Assignment: Find the line holding "Official Sponsor" in the entries below. Give it again exactly, along with every line after it up to and including the line holding "pas à utiliser".

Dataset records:
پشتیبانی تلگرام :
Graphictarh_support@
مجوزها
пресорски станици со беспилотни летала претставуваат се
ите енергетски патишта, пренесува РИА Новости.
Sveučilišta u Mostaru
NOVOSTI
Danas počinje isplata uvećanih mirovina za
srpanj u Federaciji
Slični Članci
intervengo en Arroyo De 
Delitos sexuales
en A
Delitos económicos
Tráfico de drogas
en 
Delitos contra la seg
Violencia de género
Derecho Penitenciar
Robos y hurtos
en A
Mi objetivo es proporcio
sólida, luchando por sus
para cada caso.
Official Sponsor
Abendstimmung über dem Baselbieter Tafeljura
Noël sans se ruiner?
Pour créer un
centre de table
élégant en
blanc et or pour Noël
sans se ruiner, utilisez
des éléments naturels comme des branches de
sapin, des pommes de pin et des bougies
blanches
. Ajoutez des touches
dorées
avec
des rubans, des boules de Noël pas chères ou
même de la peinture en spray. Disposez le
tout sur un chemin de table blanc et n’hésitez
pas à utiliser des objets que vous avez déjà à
--
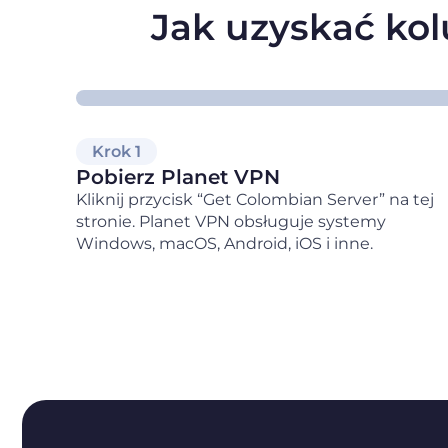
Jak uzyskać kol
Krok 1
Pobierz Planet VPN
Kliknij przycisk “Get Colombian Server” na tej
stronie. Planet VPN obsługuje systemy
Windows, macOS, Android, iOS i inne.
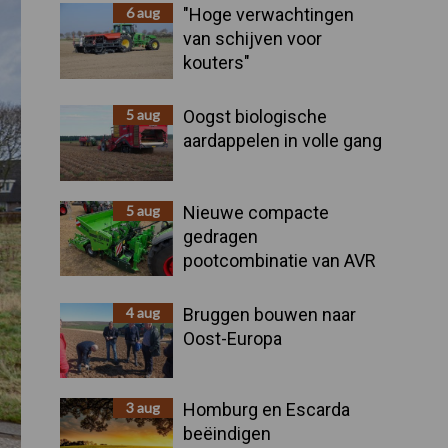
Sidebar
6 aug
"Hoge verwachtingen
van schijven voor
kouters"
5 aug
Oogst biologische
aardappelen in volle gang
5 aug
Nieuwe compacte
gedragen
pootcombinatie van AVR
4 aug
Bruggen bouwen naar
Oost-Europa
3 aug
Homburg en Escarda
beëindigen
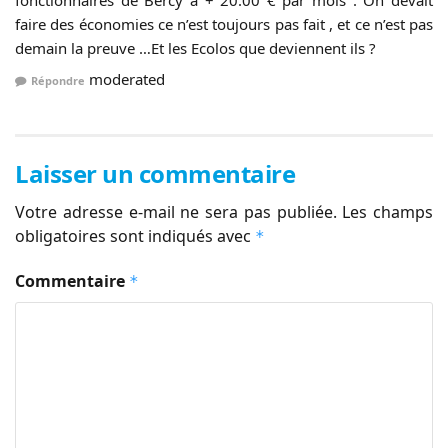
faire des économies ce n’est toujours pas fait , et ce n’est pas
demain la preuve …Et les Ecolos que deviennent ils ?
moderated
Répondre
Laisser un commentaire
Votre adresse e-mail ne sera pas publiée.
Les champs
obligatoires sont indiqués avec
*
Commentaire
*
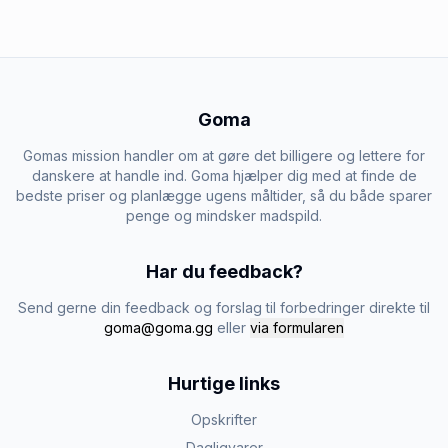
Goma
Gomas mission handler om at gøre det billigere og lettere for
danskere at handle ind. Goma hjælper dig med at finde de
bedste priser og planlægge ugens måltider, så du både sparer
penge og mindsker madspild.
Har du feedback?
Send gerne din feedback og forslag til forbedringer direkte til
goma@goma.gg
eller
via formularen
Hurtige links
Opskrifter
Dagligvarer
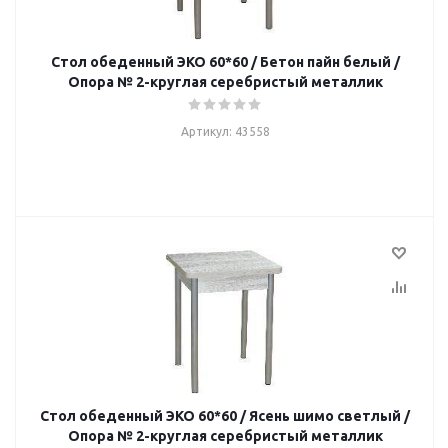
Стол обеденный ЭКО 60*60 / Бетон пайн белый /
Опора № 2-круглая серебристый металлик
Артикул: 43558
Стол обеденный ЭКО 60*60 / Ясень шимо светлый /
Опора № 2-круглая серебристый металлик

Task output:
Official Sponsor
Abendstimmung über dem Baselbieter Tafeljura
Noël sans se ruiner?
Pour créer un
centre de table
élégant en
blanc et or pour Noël
sans se ruiner, utilisez
des éléments naturels comme des branches de
sapin, des pommes de pin et des bougies
blanches
. Ajoutez des touches
dorées
avec
des rubans, des boules de Noël pas chères ou
même de la peinture en spray. Disposez le
tout sur un chemin de table blanc et n’hésitez
pas à utiliser des objets que vous avez déjà à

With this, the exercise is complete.